**Prompt**: Beginning with the line that holds "最具價值的行程組合。目前專注於撰寫「旅行碎" and ending with the last line of the entries, please output each line exactly, apart from any pictures.

**Dataset records**:
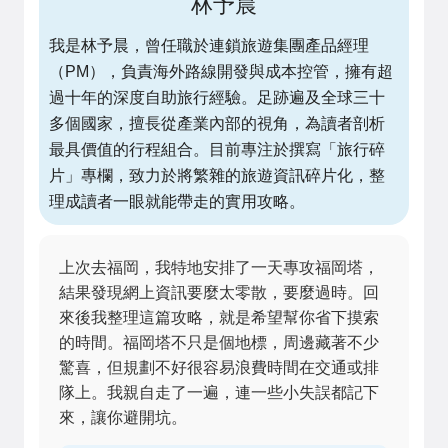
林予晨
我是林予晨，曾任職於連鎖旅遊集團產品經理
（PM），負責海外路線開發與成本控管，擁有超
過十年的深度自助旅行經驗。足跡遍及全球三十
多個國家，擅長從產業內部的視角，為讀者剖析
最具價值的行程組合。目前專注於撰寫「旅行碎
片」專欄，致力於將繁雜的旅遊資訊碎片化，整
理成讀者一眼就能帶走的實用攻略。
上次去福岡，我特地安排了一天專攻福岡塔，
結果發現網上資訊要麼太零散，要麼過時。回
來後我整理這篇攻略，就是希望幫你省下摸索
的時間。福岡塔不只是個地標，周邊藏著不少
驚喜，但規劃不好很容易浪費時間在交通或排
隊上。我親自走了一遍，連一些小失誤都記下
來，讓你避開坑。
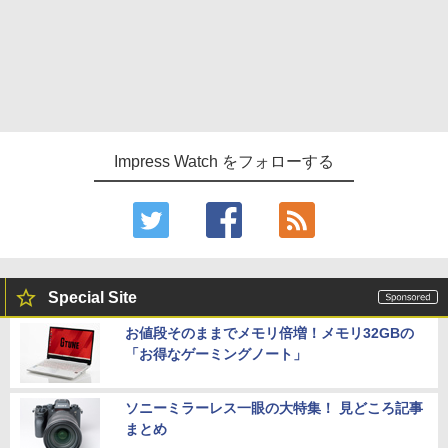
Impress Watch をフォローする
Special Site
お値段そのままでメモリ倍増！メモリ32GBの
「お得なゲーミングノート」
ソニーミラーレス一眼の大特集！ 見どころ記事
まとめ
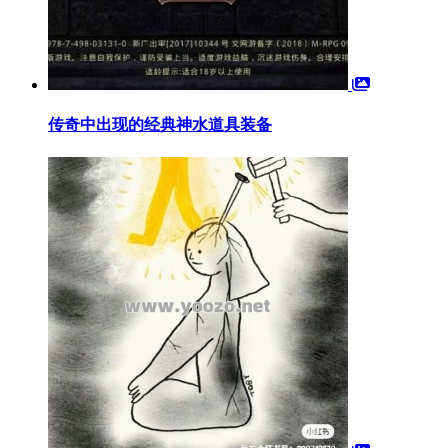
传奇中出现的经典神水道具装备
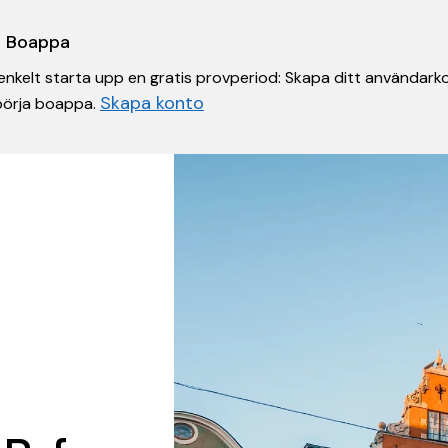
 i Boappa
nkelt starta upp en gratis provperiod: Skapa ditt användarko
Skapa konto
 börja boappa.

**Task answer**:
最具價值的行程組合。目前專注於撰寫「旅行碎
片」專欄，致力於將繁雜的旅遊資訊碎片化，整
理成讀者一眼就能帶走的實用攻略。
上次去福岡，我特地安排了一天專攻福岡塔，
結果發現網上資訊要麼太零散，要麼過時。回
來後我整理這篇攻略，就是希望幫你省下摸索
的時間。福岡塔不只是個地標，周邊藏著不少
驚喜，但規劃不好很容易浪費時間在交通或排
隊上。我親自走了一遍，連一些小失誤都記下
來，讓你避開坑。
Impress Watch をフォローする
Special Site
お値段そのままでメモリ倍増！メモリ32GBの
「お得なゲーミングノート」
ソニーミラーレス一眼の大特集！ 見どころ記事
まとめ
传奇中出现的经典神水道具装备
 i Boappa
nkelt starta upp en gratis provperiod: Skapa ditt användarko
Skapa konto
 börja boappa.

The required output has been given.